Esta família está convencida de que pode fazer o que lhe apetece com o património público. Sente-se uma espécie de família real, com um direito sagrado de viver à nossa custa.

Disse Sócrates, hoje, nos Açores, que "Mário Soares esteve sempre do lado certo da História".

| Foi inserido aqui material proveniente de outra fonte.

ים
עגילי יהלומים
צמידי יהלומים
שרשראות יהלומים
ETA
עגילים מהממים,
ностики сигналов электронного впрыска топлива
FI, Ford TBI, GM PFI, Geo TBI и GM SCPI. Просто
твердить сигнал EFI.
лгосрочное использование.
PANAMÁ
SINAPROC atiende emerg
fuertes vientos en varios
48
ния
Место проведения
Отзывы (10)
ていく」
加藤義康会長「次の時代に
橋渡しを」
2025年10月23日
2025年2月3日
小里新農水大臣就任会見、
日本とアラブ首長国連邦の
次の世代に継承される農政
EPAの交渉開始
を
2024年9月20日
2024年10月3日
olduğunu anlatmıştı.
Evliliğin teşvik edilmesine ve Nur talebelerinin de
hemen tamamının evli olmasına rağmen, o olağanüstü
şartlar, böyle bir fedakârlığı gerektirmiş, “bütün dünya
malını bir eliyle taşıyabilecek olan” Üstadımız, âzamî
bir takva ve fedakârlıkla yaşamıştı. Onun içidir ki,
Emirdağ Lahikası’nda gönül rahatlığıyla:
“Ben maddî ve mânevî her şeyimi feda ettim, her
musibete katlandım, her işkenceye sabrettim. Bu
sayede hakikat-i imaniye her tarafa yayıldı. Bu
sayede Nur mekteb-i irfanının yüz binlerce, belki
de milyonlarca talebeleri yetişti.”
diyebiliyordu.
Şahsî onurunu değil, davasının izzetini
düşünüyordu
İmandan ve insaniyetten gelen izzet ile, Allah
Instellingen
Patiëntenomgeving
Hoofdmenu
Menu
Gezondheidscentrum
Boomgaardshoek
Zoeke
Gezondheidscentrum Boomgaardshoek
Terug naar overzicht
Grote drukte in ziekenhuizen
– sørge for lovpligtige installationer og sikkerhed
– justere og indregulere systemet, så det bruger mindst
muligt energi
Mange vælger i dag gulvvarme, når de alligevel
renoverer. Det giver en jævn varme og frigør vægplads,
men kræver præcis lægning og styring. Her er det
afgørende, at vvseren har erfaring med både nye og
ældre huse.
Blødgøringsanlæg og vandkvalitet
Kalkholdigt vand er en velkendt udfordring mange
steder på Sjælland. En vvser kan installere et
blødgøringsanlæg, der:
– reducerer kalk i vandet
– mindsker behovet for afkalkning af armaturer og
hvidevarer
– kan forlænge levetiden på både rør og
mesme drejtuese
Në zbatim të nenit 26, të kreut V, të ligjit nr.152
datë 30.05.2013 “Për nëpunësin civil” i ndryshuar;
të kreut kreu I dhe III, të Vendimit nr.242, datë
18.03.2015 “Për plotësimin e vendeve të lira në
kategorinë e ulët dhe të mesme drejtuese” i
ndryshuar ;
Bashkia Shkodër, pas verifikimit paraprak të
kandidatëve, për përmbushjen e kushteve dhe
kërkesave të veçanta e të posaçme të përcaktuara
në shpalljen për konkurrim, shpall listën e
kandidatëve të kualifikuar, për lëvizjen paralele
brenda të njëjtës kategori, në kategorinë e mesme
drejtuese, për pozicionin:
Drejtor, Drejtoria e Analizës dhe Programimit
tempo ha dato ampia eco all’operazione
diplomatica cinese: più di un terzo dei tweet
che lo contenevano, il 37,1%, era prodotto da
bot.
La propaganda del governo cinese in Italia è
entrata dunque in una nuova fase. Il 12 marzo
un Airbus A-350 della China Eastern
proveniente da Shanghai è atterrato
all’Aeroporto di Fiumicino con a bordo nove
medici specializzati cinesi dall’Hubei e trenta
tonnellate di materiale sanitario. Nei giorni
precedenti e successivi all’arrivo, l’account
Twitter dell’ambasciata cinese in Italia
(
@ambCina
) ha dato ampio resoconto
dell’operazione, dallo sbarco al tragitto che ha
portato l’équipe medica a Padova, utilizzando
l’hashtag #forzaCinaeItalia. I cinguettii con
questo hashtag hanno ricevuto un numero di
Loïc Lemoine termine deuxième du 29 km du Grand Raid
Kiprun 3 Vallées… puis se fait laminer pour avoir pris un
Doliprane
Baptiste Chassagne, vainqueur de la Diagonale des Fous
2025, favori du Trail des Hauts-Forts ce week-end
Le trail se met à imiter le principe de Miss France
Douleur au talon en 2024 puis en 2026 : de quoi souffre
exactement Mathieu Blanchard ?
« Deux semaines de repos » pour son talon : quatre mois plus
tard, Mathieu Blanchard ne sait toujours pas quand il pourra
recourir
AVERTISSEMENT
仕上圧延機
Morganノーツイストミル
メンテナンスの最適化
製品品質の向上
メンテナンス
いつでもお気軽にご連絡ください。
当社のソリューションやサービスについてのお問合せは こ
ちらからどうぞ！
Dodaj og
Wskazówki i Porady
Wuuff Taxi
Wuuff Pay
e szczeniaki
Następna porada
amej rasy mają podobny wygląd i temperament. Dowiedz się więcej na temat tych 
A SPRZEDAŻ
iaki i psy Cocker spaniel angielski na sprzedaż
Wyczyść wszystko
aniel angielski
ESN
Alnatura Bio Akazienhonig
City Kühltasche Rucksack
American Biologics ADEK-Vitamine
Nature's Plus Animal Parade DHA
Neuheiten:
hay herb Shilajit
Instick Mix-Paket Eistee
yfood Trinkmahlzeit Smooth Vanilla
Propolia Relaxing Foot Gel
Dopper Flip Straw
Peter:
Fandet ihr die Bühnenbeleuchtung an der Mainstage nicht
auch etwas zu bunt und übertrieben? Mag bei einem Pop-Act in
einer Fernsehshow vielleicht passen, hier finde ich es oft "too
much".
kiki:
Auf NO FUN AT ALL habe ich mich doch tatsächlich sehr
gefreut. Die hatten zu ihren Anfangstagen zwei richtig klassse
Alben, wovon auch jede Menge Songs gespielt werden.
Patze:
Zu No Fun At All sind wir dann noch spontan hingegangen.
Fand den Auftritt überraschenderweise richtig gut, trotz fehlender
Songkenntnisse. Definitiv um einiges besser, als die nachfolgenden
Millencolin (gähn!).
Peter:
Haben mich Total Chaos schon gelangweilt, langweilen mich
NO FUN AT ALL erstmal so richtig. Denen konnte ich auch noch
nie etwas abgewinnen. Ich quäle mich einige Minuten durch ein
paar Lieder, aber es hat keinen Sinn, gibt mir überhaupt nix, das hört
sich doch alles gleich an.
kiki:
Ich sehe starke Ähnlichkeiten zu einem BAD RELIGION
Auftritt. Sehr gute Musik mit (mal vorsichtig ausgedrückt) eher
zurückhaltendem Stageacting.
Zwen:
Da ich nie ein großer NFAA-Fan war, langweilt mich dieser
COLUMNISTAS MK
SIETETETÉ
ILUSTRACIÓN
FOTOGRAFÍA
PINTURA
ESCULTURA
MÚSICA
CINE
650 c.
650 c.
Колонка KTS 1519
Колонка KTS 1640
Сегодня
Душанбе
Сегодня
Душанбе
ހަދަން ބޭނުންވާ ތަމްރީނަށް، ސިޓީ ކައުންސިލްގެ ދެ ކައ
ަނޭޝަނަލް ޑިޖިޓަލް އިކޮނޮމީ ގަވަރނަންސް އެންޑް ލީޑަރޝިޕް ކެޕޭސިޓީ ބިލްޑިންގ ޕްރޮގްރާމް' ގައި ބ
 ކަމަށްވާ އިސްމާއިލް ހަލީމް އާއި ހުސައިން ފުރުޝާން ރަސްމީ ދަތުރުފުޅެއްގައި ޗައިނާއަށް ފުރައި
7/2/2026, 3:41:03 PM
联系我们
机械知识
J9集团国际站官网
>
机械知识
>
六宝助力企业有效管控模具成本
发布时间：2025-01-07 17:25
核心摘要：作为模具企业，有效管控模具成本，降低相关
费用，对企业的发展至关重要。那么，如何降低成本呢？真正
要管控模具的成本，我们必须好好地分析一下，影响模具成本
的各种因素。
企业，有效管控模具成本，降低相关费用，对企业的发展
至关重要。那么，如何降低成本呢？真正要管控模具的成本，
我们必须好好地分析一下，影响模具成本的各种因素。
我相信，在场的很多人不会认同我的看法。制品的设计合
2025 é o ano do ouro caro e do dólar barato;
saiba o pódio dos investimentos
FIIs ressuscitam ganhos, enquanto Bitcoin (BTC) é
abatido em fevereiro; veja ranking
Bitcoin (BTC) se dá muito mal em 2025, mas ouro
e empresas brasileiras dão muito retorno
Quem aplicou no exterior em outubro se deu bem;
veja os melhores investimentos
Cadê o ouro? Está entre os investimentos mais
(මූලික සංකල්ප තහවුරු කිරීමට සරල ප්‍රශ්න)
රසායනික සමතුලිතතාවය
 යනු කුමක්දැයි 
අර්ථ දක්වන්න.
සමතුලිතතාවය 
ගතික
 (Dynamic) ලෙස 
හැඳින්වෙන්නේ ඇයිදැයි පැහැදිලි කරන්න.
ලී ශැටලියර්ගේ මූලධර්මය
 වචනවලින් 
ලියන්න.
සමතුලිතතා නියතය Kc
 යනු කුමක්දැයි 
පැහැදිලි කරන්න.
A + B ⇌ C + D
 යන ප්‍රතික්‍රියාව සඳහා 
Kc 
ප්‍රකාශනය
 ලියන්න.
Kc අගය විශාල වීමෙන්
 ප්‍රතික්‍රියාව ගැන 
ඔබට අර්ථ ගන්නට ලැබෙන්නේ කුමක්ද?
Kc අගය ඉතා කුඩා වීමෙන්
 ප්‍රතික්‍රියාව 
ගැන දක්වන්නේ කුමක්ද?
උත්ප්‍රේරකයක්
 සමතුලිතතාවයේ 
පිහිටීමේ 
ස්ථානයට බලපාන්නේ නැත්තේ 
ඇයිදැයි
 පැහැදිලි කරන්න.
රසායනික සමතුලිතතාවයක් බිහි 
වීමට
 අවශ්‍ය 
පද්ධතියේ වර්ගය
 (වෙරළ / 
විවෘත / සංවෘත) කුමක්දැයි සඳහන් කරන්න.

Claro. Os portugueses é que estão do lado errado ...

Franco Jeremias disse...

"Suicídio político"

"A candidatura de Soares vive de uma obsessão quase doentia: o perigo para a democracia da vitória de Cavaco. É uma negação permanente (mesmo quando Soares promete num dia que não vai voltar a falar de Cavaco, no dia seguinte tem uma recaída aparatosa). (...) O debate de Soares com Cavaco foi para Soares um verdadeiro suicídio político. Soares procurava desestabilizar Cavaco com toda a espécie de agressões. Cavaco, mesmo confessando a dado momento que precisava de se conter, manteve uma postura absolutamente impecável, ajustada à imagem que nós temos de um Chefe do Estado. Soares, não. A sua atitude foi a de um líder da oposição que quer esmagar o adversário a qualquer custo. Face aos elogios de Cavaco, Soares disse coisas espantosas sobretudo sobre a personalidade e a formação de Cavaco. Chegou ao desplante de afirmar que Cavaco era um razoável economista, mas não um Prémio Nobel, como se a história contasse com muitos Prémios Nobeis no lugar de Presidentes. Foi desagradável ao agitar comentários de amigos seus em relação ao aspecto hirto e pouco conversador de Cavaco em reuniões interrnacionais. Há coisas que um Presidente da República não pode fazer. Soares fez. E foi hilariante quando se quis apresentar como um verdadeiro conhecedor de economia que tinha salvo o país."